Multiply that by 700, because that’s approximately the number of employees in the St. Luke’s system wearing pedometers as part of the “St. Luke’s Step to a Healthy Heart Challenge.”
The six-week event, which coincides with American Heart Month in February and leading up to the Go Red For Women luncheon in March, invites competition among departments to see which team’s members can average the most steps. The goal is to have the pedometer clicking away to at least 10,000 steps a day — the equivalent of a five-mile walk.
It doesn’t come automatically.
“I’m not where I should be, but I’ll get there,” said Julie Clark, cardiac services manager and originator of the contest. “I’ve only been going between 5 and 8 thousand.”
Her team members — a group of managers and a couple of hospital vice presidents who go by the name Mission Slim Possible — will help make sure she does.
“Because the teams get a little bit competitive, they encourage each other to do a little better,” Clark said. “There’s a lot of peer support.”
Many of the 42 teams employed hospital humor, or at least irony, in coming up with their names: The Replacements (orthopedics), Slow Pokers (infusion therapy/IV team), Butt-Heads (a team that includes gastroenterology and neurosurgery).
Although staffers have fun with the contest, there’s a serious purpose, said Dr. James Mohn, a cardiologist on the Heart Throbs team who said he has been breaking 10,000 steps per day since the contest began Jan. 13.
The focus on walking benefits employees and sets a good example for patients, Mohn said.
“Walking as a form of exercise is something we encourage because most patients can do it,” he said. “In a moderate walking program … if you achieve the same distance that the runners do it has similar cardiovascular benefits.”
It also calls attention to heart disease, which takes more lives than all forms of cancer combined, Mohn added.
Clark conceived of the program in 2012 and ordered 200 pedometers for the expected level of participation that year, she said. She had to place three additional orders for pedometers, and the 600 people who eventually participated over seven weeks walked more than 126 million steps.

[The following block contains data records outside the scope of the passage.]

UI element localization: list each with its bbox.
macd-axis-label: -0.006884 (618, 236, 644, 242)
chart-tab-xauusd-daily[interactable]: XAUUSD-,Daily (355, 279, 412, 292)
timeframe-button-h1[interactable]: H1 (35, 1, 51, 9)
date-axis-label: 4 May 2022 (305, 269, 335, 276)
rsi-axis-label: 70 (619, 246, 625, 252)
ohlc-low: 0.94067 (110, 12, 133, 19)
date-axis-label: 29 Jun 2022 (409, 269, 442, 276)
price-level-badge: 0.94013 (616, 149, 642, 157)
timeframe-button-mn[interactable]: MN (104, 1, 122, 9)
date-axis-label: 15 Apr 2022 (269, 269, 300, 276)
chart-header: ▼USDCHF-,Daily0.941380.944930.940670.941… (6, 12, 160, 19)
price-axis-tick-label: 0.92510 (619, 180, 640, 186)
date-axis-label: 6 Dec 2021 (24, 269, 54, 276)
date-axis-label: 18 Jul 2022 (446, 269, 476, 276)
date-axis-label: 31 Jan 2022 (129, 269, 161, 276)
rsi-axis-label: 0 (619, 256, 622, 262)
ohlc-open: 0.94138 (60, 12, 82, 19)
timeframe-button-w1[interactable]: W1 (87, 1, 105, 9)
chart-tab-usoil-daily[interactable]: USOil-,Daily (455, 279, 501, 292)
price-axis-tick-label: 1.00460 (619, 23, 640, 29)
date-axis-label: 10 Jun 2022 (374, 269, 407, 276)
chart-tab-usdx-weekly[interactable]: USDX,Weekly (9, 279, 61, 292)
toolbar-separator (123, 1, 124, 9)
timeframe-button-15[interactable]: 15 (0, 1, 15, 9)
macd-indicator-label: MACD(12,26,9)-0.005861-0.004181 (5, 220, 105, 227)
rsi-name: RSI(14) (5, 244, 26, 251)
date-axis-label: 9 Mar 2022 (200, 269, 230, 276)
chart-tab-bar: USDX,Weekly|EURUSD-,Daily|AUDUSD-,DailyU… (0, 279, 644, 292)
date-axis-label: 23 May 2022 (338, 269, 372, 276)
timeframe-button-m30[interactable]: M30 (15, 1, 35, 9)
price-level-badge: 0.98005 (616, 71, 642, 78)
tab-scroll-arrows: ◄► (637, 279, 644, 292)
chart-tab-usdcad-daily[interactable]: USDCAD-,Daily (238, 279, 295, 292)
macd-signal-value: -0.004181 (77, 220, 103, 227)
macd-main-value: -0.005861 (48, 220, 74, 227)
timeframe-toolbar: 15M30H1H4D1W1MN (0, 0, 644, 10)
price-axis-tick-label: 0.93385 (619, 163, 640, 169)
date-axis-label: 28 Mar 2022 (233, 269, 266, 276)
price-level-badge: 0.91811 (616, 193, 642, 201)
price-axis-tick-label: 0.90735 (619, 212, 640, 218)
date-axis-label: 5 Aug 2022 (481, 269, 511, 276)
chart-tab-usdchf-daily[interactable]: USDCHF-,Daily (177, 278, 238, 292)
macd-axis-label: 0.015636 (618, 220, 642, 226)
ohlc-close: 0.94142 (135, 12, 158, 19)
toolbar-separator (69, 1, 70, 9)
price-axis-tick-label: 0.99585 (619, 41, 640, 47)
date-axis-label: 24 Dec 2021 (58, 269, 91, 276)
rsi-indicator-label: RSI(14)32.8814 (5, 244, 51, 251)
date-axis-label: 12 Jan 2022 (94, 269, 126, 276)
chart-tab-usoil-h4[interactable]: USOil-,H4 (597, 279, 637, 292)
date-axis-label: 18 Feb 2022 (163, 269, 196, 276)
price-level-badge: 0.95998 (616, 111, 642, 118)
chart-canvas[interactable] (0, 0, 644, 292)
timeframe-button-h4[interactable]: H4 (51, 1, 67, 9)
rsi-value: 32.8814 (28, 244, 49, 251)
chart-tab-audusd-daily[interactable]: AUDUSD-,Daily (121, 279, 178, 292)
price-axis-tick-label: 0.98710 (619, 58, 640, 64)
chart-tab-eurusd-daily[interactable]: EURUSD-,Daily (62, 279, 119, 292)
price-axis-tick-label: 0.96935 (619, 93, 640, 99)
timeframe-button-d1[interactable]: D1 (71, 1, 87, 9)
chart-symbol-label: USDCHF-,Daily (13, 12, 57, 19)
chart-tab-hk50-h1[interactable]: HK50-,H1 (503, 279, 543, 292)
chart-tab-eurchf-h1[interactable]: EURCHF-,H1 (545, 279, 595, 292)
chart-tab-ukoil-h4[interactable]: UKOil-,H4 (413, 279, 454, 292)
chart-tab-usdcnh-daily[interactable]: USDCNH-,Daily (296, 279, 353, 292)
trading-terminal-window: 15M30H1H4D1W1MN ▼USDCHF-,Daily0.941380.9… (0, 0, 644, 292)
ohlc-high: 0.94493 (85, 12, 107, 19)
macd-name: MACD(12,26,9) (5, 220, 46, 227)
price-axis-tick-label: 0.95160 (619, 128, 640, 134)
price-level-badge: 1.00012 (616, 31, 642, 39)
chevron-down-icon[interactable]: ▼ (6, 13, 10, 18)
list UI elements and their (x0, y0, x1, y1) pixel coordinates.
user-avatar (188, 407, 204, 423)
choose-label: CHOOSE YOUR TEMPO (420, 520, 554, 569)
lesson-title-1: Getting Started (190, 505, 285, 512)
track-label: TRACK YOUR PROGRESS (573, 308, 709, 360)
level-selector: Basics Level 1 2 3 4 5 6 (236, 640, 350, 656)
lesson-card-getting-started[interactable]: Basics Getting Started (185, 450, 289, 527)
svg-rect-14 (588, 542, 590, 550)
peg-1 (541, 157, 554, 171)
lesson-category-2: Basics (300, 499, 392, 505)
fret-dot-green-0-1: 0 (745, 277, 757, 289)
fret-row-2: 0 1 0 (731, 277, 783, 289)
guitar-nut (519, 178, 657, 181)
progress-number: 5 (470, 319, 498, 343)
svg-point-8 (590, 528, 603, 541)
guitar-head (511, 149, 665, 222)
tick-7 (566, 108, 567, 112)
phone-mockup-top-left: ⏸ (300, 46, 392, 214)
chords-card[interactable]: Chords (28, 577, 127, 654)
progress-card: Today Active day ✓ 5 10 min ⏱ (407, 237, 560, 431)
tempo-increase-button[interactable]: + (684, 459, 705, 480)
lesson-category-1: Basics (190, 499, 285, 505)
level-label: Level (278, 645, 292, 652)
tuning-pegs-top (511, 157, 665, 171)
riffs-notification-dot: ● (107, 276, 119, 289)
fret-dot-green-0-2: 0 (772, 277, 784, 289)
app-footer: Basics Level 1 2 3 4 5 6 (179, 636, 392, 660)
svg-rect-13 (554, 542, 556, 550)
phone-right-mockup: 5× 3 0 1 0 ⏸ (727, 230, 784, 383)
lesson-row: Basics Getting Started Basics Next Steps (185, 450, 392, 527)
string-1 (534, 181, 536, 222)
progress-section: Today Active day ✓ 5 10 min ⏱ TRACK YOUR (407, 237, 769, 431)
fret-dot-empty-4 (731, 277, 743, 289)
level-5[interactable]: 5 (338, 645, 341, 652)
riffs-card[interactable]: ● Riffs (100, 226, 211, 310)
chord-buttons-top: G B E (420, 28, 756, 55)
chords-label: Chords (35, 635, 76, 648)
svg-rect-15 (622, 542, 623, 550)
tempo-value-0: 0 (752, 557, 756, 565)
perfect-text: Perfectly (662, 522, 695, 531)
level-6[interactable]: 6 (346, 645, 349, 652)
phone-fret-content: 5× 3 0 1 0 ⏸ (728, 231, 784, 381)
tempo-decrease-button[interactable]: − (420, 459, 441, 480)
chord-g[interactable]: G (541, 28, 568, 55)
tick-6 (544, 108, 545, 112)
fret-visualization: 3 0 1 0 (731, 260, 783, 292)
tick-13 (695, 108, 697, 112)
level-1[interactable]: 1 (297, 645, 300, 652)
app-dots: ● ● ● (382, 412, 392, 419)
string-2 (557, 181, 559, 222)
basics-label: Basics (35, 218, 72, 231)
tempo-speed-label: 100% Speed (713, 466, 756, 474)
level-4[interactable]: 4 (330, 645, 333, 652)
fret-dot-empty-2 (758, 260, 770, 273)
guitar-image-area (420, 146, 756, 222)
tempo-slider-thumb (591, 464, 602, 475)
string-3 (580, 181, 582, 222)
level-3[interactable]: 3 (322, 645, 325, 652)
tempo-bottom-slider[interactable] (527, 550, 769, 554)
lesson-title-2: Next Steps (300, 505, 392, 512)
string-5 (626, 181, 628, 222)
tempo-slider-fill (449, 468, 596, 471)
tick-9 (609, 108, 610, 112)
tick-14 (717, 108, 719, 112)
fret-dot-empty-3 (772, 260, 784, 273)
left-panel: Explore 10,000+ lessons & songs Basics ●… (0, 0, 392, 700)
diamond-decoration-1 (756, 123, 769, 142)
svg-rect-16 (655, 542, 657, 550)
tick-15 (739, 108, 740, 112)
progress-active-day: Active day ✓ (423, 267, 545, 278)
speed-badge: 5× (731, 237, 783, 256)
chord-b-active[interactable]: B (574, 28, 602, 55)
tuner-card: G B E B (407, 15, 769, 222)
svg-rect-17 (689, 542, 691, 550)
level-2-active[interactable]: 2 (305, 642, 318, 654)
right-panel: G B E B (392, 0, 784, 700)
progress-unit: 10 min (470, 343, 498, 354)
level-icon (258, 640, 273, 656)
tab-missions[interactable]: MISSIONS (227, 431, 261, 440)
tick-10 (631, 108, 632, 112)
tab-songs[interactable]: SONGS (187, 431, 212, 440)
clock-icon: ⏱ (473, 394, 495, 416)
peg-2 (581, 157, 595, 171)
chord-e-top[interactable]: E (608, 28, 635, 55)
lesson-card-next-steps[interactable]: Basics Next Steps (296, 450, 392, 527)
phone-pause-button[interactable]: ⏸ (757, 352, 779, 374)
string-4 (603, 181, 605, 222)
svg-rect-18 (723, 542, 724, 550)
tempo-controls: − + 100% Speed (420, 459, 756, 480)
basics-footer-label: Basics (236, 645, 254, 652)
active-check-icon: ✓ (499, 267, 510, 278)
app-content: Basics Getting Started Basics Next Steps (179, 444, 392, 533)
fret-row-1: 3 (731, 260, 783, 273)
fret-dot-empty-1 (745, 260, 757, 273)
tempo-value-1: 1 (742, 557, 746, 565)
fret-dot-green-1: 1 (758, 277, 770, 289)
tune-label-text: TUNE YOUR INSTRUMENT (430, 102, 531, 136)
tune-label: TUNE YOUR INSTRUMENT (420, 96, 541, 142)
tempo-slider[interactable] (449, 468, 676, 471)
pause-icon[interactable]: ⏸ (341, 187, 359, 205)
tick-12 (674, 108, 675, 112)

After skipping last year, the contest brought even greater participation this time around. The 704 participants comprise about one in four people on the hospital’s workforce (including outlying clinics), spokeswoman Louise Ernewein said.
They walk the stairs instead of taking the elevator. They park at the far end of the parking lot. They walk during breaks and they walk on the job. Those who have dogs have another opportunity at home, said Anderson, 27, whose two dogs include an insistent puppy.
It takes those kinds of efforts to bring the level of walking up from the 3,000 to 5,000 steps the American Heart Association says the average person takes in a day.
Anderson, who is walking between 10 and 15 thousand steps a day, said exercise is a natural fit with her job and her lifestyle. But walking is something almost everyone can do, she said.
“We were designed to move,” Anderson said. “If you can find small ways to sneak in extra steps during the day, it can really help pay off with heart-healthy benefits later on.”